_What is required:_ Copy out exactly the lines below that run from the one holding "NORDAAKER/ (87, 450)" to the one holding "NOELBK/ (69, 294)", keeping both of those lines and no others.

_Input records:_
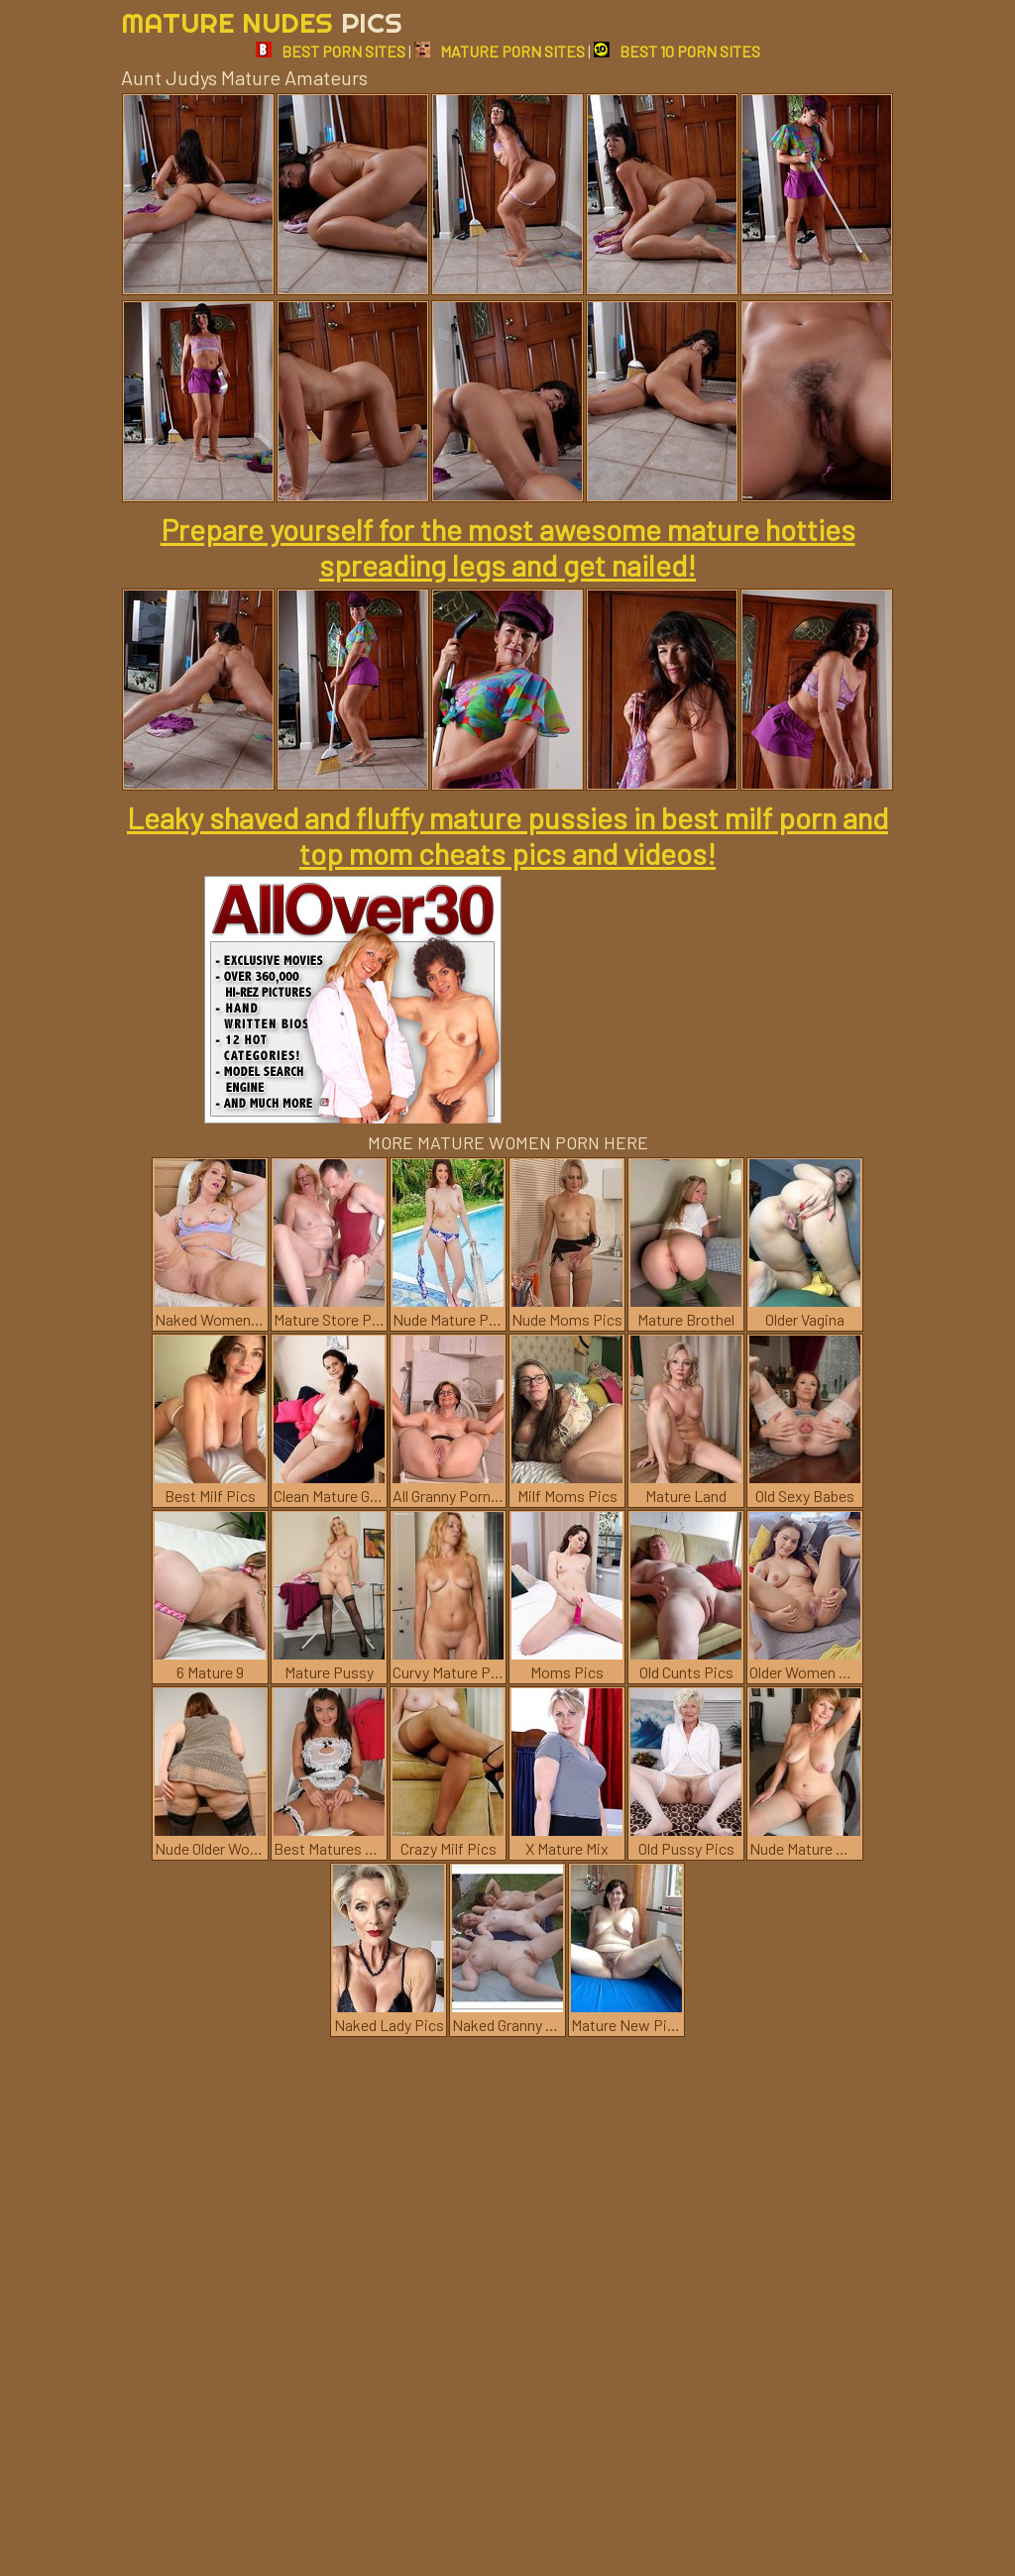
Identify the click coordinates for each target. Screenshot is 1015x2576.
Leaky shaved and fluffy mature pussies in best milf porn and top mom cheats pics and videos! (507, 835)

* * *

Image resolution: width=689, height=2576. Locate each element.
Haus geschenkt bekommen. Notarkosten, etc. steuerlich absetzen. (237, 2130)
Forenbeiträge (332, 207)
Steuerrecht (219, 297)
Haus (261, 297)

==

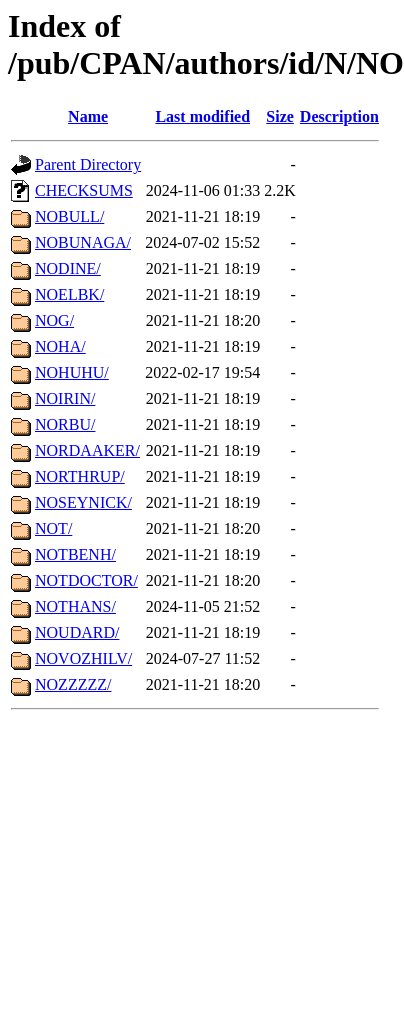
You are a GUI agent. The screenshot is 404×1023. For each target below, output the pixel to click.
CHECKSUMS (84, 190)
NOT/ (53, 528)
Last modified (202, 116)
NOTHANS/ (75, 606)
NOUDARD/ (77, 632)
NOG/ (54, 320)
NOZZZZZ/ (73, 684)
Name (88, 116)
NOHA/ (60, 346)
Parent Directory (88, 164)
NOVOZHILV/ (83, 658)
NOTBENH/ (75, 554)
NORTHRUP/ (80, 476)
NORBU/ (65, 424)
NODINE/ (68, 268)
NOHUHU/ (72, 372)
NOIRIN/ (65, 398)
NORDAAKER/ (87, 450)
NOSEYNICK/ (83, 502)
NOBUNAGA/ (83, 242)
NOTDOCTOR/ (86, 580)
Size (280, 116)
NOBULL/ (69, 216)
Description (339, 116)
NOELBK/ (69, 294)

_Answer below:_
NORDAAKER/ (87, 450)
NOSEYNICK/ (83, 502)
NOBUNAGA/ (83, 242)
NOTDOCTOR/ (86, 580)
Size (280, 116)
NOBULL/ (69, 216)
Description (339, 116)
NOELBK/ (69, 294)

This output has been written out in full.